Wir vom IfpB sind Befürworter des Bildungs-Föderalismus. Bildung dezentral zu gestalten ist schlau, denn so haben wir einerseits eine Art Wettbewerb der Erfahrungen, andererseits die Chance auf regional angepasste Lösungen für die Gestaltung schulischen Lernens. Ja – der Bildungsföderalismus nervt schon mal, ist aber dennoch ein schlaues Prinzip.
Wieso also haben an dieser Stelle die Bildungsminister*innen der Länder versagt? Hier zeigt sich ein grundsätzlicher Mangel an einem konstruktiven Verständnis davon, was Bildung eigentlich ist und sein muss. Die emotionalen und affektiven Anteile des Erwerbs von Kompetenzen in dem Sinne, künftig (besser) handlungsfähig zu werden, sind nach wie vor viel zu wenig im Bewusstsein der Gestaltenden verankert. Kompetenz, das Ziel der Bildung, ist die Bereitschaft, an der richtigen Stelle zu erkennen, was getan werden sollte, und dann auch beherzt aktiv zu werden. Das erfordert einerseits Wissen, andererseits aber die Fähigkeit, sich selbst aktiv zu verhalten, also Empowerment. Diese Fähigkeit von Menschen entsteht im sozialen Kontext. Bildungsbürokratie muss noch lernen, mit dem sozialen Kontext gelingenden Lernens wertschätzend umzugehen!

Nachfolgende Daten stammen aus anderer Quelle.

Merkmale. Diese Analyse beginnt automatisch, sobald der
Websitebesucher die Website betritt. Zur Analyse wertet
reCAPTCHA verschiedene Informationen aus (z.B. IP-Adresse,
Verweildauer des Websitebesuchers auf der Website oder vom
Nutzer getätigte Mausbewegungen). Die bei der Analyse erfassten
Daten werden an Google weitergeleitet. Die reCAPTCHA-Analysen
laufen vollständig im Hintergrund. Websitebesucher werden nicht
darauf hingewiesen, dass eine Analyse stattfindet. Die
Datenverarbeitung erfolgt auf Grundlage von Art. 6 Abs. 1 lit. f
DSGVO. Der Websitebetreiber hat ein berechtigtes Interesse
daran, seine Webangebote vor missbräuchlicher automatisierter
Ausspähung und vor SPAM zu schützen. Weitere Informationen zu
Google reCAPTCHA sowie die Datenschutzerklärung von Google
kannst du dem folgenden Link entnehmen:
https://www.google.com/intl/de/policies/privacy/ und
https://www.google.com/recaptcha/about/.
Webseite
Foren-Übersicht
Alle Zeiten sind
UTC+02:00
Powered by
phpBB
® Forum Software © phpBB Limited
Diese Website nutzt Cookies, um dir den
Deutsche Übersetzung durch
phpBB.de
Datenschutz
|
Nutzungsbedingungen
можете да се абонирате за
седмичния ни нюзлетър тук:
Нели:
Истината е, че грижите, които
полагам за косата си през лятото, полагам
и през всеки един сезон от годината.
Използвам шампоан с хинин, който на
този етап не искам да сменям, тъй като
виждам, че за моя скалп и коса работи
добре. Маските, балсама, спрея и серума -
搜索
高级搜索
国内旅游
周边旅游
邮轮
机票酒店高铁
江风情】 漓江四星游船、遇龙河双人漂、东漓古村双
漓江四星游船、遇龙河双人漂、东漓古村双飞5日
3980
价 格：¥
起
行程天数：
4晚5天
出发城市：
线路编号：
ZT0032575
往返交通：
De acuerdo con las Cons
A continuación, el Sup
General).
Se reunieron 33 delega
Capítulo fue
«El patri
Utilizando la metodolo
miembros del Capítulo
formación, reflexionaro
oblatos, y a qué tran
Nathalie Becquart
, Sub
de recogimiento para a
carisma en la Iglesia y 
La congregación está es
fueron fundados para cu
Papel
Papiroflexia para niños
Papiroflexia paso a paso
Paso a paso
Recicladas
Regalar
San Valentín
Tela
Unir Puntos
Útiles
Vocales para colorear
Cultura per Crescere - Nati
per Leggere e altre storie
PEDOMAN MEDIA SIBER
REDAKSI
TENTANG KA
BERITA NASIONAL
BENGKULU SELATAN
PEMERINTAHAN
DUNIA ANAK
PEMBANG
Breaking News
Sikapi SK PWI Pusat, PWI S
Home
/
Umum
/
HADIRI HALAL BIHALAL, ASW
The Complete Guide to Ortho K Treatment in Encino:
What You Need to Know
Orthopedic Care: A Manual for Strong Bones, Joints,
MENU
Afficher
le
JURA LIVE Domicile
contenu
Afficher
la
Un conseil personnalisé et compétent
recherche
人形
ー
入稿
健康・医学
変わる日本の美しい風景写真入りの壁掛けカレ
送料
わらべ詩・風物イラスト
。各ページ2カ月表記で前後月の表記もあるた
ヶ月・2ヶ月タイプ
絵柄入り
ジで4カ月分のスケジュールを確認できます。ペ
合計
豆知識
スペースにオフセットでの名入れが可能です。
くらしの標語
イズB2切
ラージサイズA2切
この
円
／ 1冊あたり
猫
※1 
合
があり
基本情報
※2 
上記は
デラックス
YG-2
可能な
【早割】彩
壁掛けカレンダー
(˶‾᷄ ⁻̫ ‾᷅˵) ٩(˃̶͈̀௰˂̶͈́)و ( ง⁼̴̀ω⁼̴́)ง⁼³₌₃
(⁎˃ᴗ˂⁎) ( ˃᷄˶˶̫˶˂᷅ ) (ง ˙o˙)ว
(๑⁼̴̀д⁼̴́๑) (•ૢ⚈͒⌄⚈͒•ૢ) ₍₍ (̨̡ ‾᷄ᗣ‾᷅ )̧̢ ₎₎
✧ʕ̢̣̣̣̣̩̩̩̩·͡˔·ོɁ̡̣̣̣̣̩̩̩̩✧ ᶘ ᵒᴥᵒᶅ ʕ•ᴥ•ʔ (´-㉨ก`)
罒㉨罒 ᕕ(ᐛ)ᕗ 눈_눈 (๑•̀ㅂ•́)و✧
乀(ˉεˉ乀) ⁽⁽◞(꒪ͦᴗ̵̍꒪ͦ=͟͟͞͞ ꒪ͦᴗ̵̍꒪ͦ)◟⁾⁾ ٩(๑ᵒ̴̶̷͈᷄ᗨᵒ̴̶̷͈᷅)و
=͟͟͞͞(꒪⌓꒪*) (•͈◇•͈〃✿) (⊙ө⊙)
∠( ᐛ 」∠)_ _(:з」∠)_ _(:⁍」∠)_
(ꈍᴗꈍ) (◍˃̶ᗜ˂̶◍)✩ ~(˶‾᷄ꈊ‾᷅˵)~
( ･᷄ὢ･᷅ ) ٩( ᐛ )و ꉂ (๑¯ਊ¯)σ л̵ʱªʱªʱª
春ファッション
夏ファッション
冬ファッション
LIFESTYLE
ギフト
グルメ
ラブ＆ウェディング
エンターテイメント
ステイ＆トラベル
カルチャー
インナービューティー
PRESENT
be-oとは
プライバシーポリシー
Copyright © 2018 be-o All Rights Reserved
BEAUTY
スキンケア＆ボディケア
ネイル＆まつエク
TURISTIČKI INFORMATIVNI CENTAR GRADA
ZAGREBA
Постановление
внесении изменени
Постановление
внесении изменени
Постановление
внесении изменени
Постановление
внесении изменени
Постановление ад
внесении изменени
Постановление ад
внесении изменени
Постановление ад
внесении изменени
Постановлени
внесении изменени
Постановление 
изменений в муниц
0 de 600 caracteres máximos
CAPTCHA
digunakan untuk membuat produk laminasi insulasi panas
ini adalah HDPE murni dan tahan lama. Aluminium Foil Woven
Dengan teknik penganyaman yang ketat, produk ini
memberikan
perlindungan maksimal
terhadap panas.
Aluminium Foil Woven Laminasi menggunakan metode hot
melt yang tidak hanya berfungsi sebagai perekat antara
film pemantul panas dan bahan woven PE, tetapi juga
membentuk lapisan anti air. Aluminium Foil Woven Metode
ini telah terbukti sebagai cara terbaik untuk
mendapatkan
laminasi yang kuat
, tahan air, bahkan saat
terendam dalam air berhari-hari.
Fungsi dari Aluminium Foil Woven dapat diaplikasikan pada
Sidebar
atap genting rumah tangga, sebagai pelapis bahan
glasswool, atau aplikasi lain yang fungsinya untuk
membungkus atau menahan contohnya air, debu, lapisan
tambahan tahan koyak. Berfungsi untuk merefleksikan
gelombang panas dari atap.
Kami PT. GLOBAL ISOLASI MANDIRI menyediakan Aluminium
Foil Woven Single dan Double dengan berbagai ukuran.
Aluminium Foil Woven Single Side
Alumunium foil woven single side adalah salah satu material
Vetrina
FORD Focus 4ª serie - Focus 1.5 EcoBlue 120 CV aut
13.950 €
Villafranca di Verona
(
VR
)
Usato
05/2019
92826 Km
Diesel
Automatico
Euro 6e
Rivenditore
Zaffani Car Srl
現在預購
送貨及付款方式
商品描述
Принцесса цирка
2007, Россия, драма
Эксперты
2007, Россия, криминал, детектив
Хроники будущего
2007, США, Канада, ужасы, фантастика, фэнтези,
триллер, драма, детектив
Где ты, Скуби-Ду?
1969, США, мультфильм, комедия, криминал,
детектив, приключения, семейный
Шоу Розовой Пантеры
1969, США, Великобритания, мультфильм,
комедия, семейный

In der Coronakrise hat sich diese Unfähigkeit der Bildungsverwaltungen mehrfach gezeigt – nicht nur am verkorksten Start in die Weihnachtsferien. Im Lockdown und beim Distanzlernen hat die Stärkung der sozialen Bezüge der Lernenden in den ihren Lerngruppen viel zu wenig Aufmerksamkeit erhalten. Statt die schon vorhandene digitale Infrastruktur zu nutzen, um die Kids beim Lernen in ihren Gruppen zu vernetzen, sind viele Schulen, vor allem aber Schulaufsichten, in das alte Muster des lehrerzentrierten Lernens zurückgefallen. Als ob es wichtig ist, den Schüler*innen Aufgaben zu übermitteln – so ein Blödsinn! Wichtig ist, die zu stärken und zu unterstützen, die auch unter schwierigen Aufgaben Lernherausforderungen annehmen! Und diejenigen, die das noch nicht schaffen, anzuregen und zu motivieren, Kontakt mit den Peers aufzunehmen und sich in die Schar der aktiven Lernenden einzugliedern!
Und dann muss man sich auch mal als Lerngruppe ein bisschen feiern! In den Tagen vor den Weihnachtsferien. Diese Möglichkeiten haben die Kultus-Verantwortlichen der Länder den Kindern und Jugendlichen dieses Jahr ohne Not geklaut! Ein verkorkster Ferienstart!